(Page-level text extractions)
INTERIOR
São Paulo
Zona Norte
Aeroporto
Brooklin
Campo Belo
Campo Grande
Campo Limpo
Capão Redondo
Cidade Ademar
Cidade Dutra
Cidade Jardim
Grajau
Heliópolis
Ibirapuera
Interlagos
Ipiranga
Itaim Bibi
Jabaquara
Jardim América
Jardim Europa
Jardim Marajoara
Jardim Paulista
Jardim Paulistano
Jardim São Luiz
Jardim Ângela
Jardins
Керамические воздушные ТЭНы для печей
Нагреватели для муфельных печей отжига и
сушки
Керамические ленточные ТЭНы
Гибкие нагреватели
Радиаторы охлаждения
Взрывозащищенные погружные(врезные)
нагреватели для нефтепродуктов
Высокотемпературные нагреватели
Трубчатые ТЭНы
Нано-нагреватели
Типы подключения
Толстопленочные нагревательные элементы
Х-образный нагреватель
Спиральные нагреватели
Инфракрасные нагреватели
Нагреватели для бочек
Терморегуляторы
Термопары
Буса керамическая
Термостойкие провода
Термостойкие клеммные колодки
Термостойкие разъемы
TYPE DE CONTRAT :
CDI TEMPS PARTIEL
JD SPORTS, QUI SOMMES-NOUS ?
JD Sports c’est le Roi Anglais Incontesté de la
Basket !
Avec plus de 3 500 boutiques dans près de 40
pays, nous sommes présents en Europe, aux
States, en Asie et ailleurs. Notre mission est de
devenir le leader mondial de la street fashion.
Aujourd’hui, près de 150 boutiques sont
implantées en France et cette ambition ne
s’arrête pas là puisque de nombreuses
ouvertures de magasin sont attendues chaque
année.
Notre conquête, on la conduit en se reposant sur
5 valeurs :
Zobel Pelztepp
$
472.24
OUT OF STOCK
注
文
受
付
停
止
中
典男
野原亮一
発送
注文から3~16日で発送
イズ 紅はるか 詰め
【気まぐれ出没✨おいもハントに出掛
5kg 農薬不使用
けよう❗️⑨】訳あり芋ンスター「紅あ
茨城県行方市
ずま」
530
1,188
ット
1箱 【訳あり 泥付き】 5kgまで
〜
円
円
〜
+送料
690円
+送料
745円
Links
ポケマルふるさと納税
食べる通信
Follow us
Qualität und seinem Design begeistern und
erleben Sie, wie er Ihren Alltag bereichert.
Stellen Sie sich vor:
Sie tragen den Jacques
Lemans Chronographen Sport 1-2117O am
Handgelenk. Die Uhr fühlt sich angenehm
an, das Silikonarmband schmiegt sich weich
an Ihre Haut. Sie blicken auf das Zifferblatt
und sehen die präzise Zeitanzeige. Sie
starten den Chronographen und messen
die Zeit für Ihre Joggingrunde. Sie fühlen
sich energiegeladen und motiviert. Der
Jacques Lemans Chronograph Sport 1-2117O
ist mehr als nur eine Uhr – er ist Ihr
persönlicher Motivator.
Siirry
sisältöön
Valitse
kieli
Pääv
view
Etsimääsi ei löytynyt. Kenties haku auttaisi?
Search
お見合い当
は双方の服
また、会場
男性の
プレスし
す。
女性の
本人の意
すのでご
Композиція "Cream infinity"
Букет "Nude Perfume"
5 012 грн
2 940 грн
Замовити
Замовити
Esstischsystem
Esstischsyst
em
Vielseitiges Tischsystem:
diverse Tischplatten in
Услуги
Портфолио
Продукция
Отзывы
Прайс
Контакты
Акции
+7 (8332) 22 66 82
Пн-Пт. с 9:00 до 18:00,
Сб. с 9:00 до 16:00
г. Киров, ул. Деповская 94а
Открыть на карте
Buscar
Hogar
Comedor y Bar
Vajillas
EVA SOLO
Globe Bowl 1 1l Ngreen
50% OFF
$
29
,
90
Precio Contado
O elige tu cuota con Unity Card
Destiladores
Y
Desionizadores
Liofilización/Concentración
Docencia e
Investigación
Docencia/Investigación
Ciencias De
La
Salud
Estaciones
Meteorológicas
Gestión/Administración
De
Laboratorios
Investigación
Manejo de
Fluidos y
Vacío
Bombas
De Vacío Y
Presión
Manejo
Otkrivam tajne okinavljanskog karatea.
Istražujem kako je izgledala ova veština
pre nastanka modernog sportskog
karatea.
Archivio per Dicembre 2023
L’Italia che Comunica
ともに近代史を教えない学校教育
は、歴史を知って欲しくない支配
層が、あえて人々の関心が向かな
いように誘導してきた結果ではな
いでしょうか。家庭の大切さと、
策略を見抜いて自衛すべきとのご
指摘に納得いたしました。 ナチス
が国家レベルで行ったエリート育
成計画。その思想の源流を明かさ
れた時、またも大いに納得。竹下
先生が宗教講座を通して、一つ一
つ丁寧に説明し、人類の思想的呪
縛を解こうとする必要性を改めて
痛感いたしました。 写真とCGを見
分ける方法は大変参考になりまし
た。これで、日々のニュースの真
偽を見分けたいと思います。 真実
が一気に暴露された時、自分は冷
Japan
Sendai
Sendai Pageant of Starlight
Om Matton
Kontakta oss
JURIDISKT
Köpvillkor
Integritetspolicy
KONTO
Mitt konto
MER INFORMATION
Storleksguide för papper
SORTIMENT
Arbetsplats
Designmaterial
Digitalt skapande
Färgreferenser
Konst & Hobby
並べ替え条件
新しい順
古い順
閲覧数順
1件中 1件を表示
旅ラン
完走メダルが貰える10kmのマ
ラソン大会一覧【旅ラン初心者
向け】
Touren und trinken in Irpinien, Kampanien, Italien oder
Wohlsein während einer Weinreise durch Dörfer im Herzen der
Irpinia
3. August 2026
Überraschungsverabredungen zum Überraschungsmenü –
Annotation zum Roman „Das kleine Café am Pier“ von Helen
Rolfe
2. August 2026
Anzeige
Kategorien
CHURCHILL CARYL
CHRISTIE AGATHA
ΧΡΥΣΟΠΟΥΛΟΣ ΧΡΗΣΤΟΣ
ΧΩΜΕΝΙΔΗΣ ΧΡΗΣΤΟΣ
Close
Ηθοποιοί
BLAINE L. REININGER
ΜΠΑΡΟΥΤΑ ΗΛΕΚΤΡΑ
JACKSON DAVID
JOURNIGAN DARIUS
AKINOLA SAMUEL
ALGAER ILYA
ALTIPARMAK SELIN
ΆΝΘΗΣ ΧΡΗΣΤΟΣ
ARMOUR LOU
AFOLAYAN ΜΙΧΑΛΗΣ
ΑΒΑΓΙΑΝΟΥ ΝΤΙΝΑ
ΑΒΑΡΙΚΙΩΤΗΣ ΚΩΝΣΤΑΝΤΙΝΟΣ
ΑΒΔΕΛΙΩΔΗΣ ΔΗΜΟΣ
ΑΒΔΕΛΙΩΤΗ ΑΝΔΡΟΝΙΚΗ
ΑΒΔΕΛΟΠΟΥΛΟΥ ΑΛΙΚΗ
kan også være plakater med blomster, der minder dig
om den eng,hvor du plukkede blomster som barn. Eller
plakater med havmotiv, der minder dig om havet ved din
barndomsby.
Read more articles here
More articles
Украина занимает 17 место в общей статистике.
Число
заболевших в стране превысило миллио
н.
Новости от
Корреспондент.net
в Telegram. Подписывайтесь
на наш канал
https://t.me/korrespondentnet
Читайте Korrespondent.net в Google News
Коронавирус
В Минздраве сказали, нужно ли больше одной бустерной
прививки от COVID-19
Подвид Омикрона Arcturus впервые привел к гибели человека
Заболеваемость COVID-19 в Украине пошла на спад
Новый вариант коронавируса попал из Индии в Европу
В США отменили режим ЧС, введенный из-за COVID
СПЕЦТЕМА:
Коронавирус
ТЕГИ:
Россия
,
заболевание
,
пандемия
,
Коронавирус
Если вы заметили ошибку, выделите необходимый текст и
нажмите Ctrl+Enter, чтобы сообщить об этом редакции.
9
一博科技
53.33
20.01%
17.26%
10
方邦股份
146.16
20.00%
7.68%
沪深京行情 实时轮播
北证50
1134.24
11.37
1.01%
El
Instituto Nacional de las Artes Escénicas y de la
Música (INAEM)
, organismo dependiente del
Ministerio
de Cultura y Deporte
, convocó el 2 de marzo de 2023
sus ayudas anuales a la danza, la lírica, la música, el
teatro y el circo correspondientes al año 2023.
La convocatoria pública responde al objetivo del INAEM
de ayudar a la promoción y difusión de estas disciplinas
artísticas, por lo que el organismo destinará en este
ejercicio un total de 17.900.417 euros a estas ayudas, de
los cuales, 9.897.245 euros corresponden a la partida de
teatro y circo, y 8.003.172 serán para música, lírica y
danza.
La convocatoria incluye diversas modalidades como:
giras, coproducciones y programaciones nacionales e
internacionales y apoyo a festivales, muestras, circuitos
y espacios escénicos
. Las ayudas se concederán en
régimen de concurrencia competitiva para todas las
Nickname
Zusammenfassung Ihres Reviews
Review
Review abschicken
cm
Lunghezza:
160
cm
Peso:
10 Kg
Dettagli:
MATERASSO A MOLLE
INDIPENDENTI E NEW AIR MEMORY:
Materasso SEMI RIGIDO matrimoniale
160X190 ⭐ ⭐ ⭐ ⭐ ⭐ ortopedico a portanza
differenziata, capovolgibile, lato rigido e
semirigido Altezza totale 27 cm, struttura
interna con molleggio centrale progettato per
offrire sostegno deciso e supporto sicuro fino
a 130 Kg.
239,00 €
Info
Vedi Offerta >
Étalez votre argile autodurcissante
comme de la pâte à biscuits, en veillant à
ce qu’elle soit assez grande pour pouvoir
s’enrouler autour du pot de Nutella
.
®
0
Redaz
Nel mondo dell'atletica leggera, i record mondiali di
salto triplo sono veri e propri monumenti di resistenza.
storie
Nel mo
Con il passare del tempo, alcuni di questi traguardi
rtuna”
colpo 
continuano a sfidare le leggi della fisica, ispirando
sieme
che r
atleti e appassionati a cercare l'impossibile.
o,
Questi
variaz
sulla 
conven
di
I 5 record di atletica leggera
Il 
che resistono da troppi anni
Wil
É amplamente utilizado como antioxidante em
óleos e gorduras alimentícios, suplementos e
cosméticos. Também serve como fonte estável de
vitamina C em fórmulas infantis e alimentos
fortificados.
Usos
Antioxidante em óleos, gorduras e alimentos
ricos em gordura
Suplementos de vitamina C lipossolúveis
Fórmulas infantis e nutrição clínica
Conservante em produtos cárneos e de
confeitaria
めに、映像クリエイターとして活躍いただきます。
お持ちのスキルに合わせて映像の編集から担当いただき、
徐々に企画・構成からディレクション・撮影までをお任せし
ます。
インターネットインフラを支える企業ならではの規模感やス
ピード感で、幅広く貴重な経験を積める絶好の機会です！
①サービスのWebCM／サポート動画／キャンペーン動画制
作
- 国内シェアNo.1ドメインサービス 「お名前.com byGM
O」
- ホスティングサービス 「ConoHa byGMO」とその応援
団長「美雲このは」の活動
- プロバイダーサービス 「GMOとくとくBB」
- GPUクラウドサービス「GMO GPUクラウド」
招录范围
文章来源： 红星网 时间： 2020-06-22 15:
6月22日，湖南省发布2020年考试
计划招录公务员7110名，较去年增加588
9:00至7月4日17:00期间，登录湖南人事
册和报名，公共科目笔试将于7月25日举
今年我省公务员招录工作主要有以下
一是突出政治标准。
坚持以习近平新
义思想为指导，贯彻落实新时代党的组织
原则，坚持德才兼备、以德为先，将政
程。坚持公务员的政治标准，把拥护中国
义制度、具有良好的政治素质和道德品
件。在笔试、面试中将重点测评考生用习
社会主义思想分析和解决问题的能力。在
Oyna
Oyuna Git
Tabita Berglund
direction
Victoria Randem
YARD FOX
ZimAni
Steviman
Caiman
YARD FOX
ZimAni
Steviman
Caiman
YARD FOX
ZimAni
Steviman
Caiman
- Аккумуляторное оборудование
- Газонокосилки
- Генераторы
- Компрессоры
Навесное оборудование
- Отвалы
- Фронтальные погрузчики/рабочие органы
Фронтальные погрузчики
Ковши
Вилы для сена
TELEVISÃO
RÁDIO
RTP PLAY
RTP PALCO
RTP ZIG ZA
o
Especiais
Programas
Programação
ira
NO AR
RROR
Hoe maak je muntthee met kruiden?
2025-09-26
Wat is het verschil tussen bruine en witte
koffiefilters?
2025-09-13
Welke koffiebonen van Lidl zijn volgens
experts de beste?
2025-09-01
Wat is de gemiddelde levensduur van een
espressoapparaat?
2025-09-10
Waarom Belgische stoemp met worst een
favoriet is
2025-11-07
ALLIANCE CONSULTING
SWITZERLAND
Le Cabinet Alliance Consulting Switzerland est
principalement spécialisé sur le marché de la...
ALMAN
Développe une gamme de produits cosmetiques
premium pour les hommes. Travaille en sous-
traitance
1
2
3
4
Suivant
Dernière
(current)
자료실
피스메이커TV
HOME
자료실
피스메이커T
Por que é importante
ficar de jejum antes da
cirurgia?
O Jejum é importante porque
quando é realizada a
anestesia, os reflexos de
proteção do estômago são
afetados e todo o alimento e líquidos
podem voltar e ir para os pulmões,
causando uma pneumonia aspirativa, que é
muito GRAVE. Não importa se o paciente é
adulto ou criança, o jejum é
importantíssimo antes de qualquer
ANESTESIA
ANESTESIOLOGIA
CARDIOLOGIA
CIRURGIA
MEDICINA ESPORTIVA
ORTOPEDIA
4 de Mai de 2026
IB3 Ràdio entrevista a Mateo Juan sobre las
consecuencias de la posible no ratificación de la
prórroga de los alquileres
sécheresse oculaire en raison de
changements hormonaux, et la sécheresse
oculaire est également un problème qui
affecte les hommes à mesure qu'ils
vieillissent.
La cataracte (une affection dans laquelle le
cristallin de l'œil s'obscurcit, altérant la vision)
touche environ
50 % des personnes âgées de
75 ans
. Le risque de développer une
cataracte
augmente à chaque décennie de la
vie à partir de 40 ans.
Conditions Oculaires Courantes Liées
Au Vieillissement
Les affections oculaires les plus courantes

To do: Check every line of the data, and copy the ones that contain "chaque".

Response to the task:
ouvertures de magasin sont attendues chaque
augmente à chaque décennie de la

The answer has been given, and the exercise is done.